Calculate $$\int_Cxy^2\ \text{d}y-yx^2\ \text{d}x$$$C=\{(x,y)\in\mathbb R^2:x^2+(y-1)^2=1\}$ using Green's theorem: $\int_{C}P\ \text{d}x+Q\ \text{d}y=\int_D(\frac{\partial Q}{\partial y}-\frac{\partial P}{\partial x})\ \text{d}\mathbb R^2$
Now we have $P=-yx^2,\ \ Q=xy^2,\ \ \frac{\partial Q}{\partial y}=2xy, \ \ \frac{\partial P}{\partial x}=-2xy$, hence $$\int_Cxy^2\ \text{d}y-yx^2\ \text{d}x=\int_D4xy\ \text{d}\mathbb R^2$$ with $D=\{(x,y)\in\mathbb R^2:x^2+(y-1)^2\le1\}$.

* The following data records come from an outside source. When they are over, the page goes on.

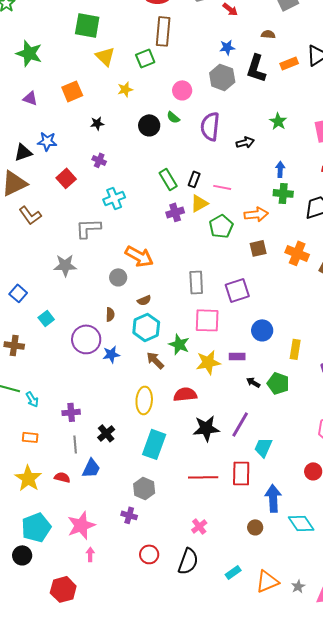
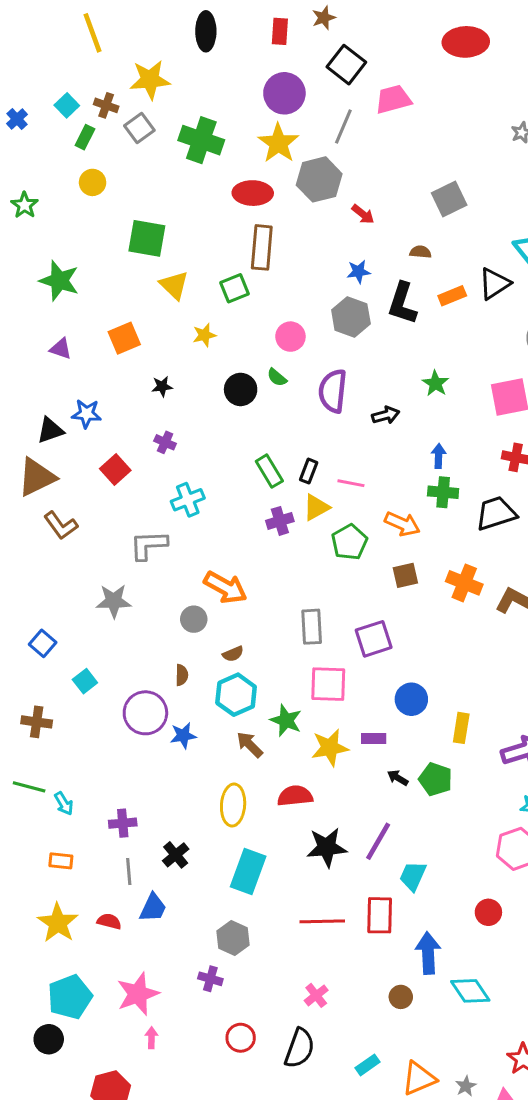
orange arrow: (256, 214) -> (402, 524), turned 30

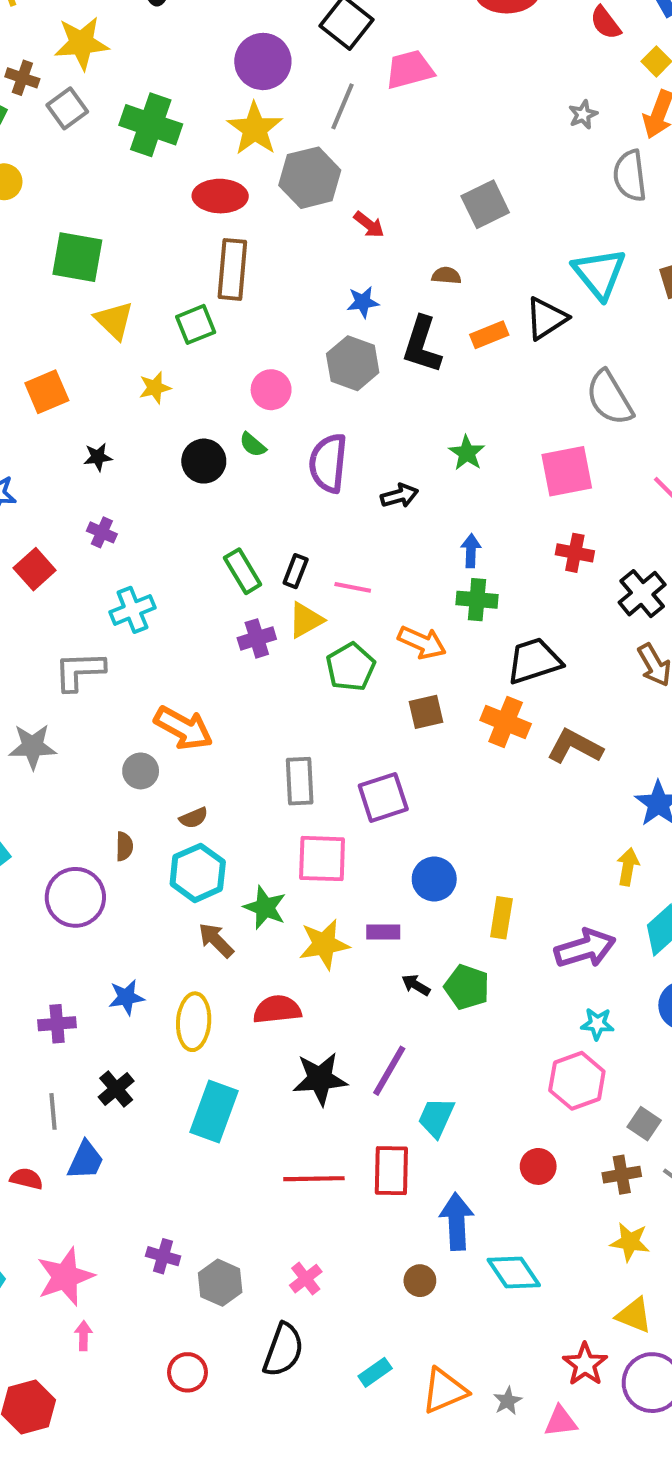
black trapezoid: (496, 513) -> (534, 661), moved
blue star: (183, 736) -> (126, 997), moved
purple cross: (123, 823) -> (57, 1024), moved
gray hexagon: (233, 938) -> (220, 1283), moved
red circle: (241, 1038) -> (188, 1372), moved

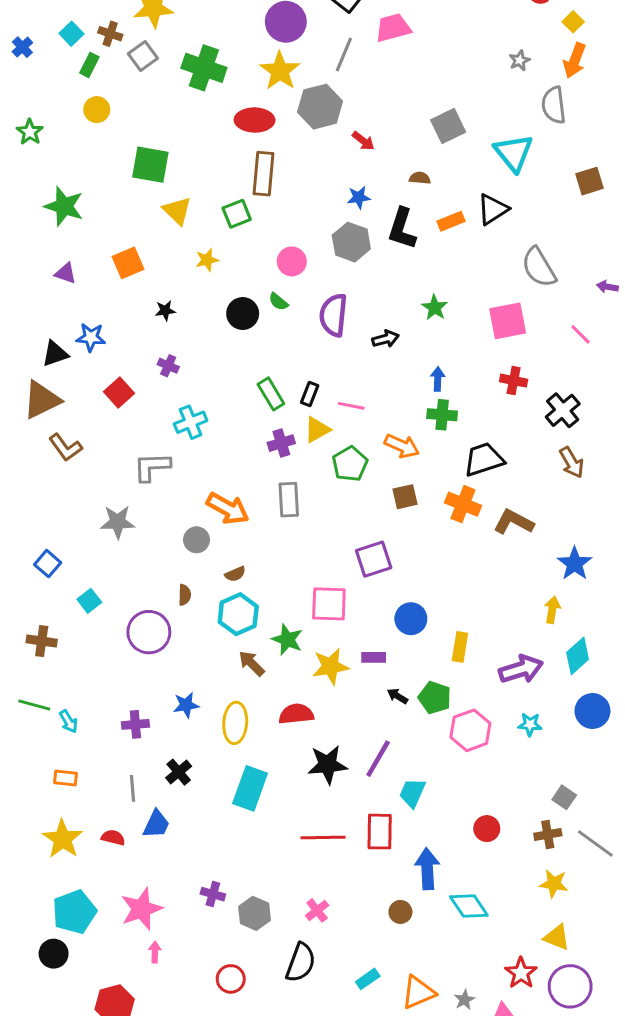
cyan triangle: (599, 274) -> (514, 153), moved
gray rectangle: (300, 781) -> (289, 500), moved
pink hexagon: (577, 1081) -> (470, 730), moved

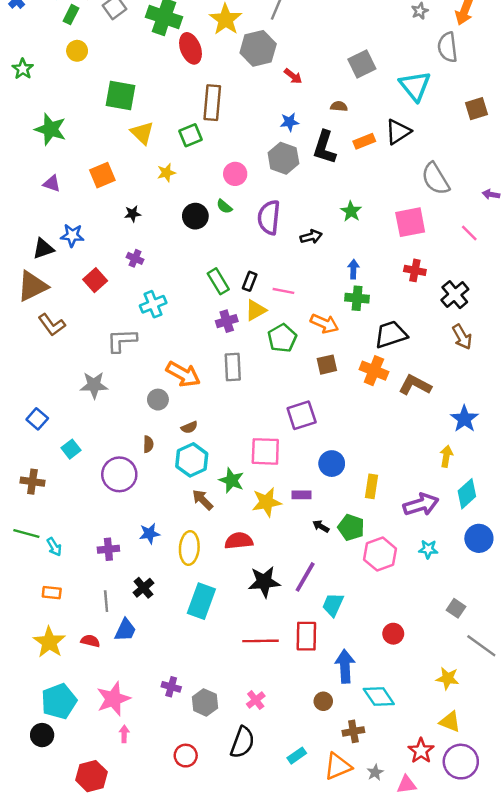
red ellipse: (255, 120) -> (191, 48), moved, turned 68
brown cross: (548, 835) -> (353, 731), moved

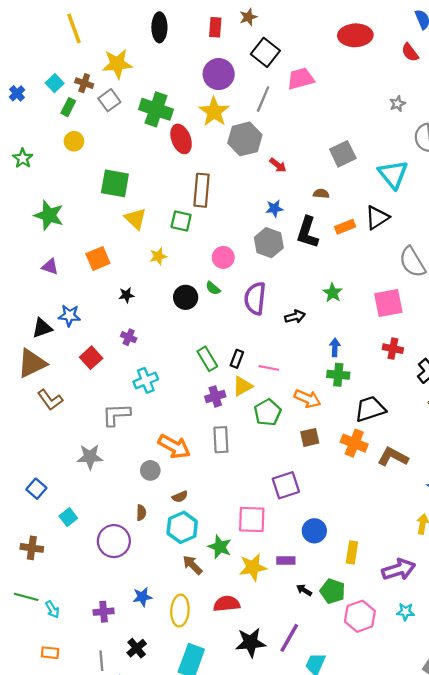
green square: (191, 135) -> (181, 221), turned 35

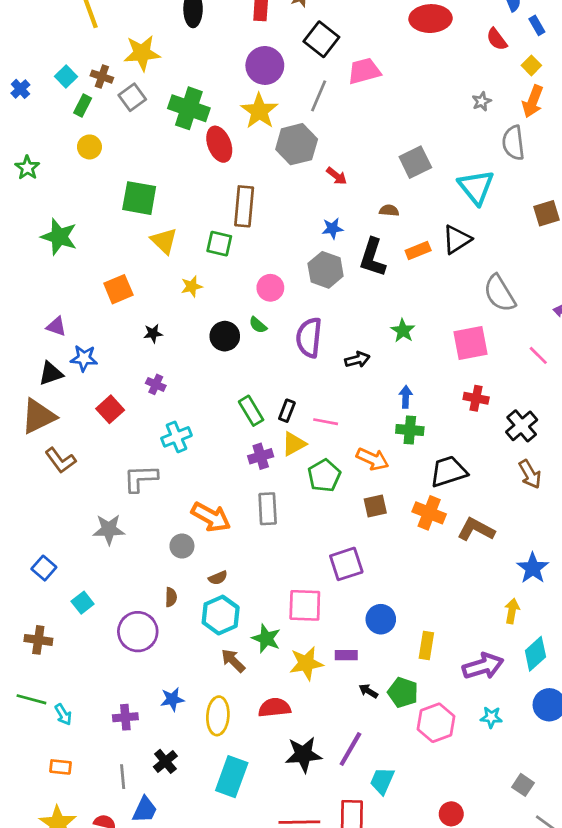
purple triangle: (50, 267) -> (56, 326), moved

I have trouble finding the right parameterization for $D$. Can I say that $D=\{(x,y)\in\mathbb R^2:0\le x\le 1, -\sqrt{1-x^2}+1\le y\le \sqrt{1-x^2}+1\}$ and integrate $$\int_0^1 2\Big(\int_0^{\sqrt{1-x^2}+1}xy\ \text{d}y\Big)\ \text{d}x\ \ ?$$ Any help is greatly appreciated!

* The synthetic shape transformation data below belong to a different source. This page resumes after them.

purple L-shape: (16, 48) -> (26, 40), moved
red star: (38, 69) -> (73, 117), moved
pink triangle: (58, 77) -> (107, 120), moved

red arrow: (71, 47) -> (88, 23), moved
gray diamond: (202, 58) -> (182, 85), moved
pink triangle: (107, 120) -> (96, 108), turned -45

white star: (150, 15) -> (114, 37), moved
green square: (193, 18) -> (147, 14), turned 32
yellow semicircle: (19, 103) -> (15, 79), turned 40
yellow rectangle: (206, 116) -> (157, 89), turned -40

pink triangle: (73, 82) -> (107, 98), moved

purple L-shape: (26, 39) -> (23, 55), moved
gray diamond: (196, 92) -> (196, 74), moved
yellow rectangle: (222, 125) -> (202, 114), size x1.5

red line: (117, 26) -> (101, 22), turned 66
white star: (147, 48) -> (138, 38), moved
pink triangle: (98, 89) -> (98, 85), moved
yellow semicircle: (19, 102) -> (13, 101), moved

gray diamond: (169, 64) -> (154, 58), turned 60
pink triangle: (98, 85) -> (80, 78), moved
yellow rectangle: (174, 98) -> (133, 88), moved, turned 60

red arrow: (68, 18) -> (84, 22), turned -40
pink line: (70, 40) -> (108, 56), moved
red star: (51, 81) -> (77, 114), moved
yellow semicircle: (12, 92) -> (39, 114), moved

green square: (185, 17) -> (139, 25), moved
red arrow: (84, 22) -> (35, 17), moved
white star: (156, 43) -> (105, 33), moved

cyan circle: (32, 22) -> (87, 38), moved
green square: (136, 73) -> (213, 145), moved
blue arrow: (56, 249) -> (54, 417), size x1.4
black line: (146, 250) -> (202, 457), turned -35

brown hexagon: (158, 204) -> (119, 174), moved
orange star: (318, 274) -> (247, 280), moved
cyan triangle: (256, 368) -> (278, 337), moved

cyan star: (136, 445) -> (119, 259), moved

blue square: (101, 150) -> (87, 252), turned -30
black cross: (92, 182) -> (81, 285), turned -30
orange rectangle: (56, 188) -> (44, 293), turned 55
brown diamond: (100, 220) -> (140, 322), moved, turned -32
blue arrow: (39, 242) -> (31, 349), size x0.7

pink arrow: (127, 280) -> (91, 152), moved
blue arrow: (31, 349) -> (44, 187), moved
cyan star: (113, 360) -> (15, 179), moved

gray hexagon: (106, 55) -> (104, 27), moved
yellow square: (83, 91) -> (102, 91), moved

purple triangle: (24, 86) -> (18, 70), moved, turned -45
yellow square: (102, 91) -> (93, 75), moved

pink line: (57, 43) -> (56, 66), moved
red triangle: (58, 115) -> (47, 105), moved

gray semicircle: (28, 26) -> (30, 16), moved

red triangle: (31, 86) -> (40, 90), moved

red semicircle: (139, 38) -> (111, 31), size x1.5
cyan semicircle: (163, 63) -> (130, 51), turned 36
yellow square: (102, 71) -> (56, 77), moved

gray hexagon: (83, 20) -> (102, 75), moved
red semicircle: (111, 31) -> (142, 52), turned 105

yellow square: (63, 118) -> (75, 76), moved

The suggested integral expression isn't quite right. The $x$-values of the region vary from $0$ to $2$, and solving for $y$ in the equation of the circle gives $y = \pm \sqrt{1 - (x - 1)^2}$, and these facts give the limits of the two integrals ordered this way. As you've indicates, we can use symmetry to simplify the result.

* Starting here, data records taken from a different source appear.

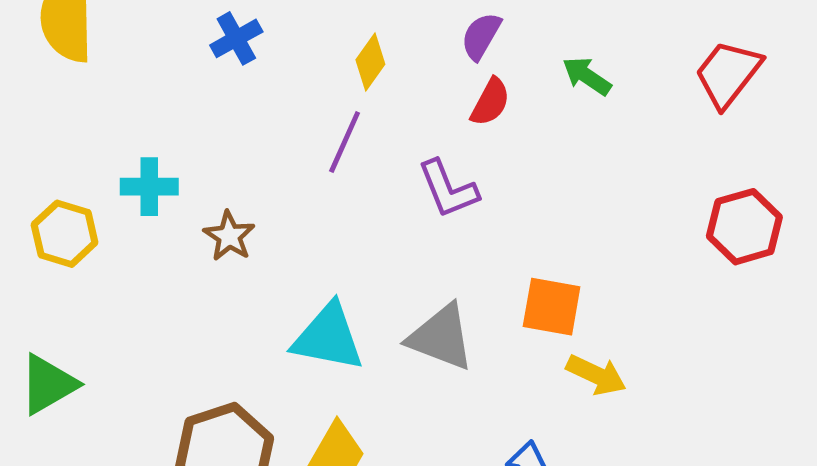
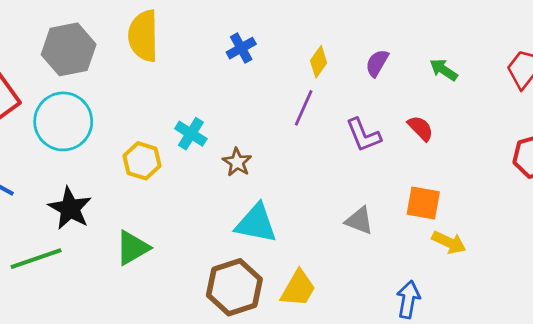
purple semicircle: (481, 36) -> (377, 63), moved
red semicircle: (490, 102) -> (420, 128), moved, turned -72
cyan cross: (149, 187) -> (191, 134), turned 32
cyan triangle: (328, 337) -> (256, 223), moved
gray triangle: (441, 337) -> (359, 221), size x0.7

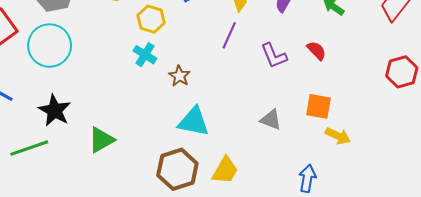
yellow hexagon: (142, 161) -> (151, 19), moved

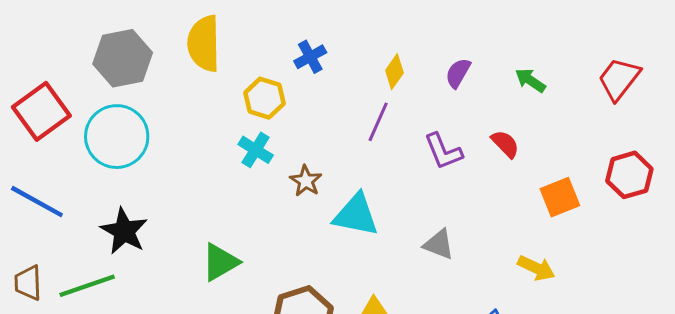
orange square: (319, 106) -> (560, 197), moved, turned -32
cyan triangle: (194, 122) -> (356, 215), moved
green triangle: (101, 140) -> (220, 262), moved

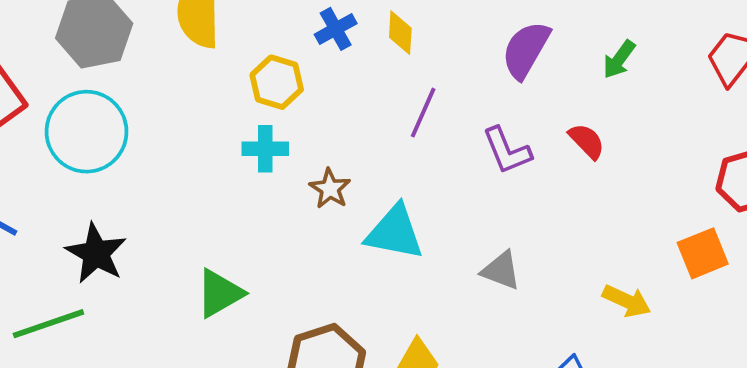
yellow diamond: (394, 72) -> (400, 33), moved, turned -32
purple semicircle: (458, 73) -> (526, 50), size x1.5
green arrow: (530, 80) -> (619, 59), turned -88
cyan cross: (256, 150) -> (265, 149), turned -32
orange square: (560, 197) -> (703, 253), moved

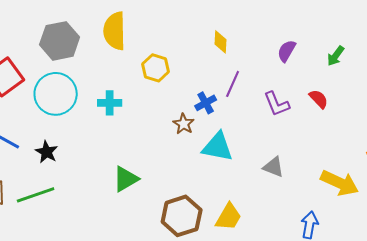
blue cross: (336, 29) -> (206, 103), moved
purple semicircle: (526, 50) -> (287, 51), size x0.7
cyan cross: (265, 149) -> (110, 103), moved
black star: (96, 253) -> (47, 152), moved, size x0.7
yellow arrow: (627, 301) -> (340, 183), size x1.5

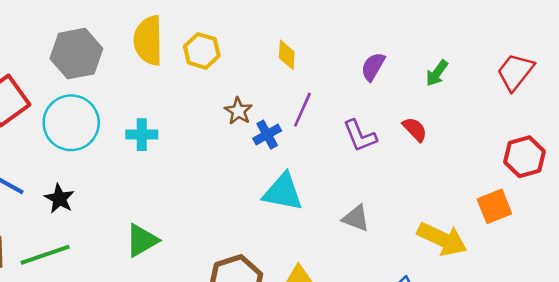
yellow hexagon: (156, 68) -> (202, 51), moved
brown star: (184, 124) -> (238, 111), moved
green triangle: (126, 179) -> (142, 240), moved

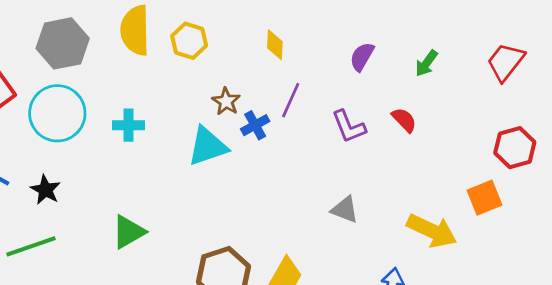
cyan triangle: (283, 192) -> (208, 146), moved, turned -30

Alternatively, the double integral is easier to evaluate in polar coordinates, in which the boundary $$x^2 + (y - 1)^2 = 1$$ of $C$ is given by $$(r \sin \theta)^2 + [(r \cos \theta) - 1]^2 = 1 .$$ Rearranging gives a simple formula for $r$ as a function of $\theta$.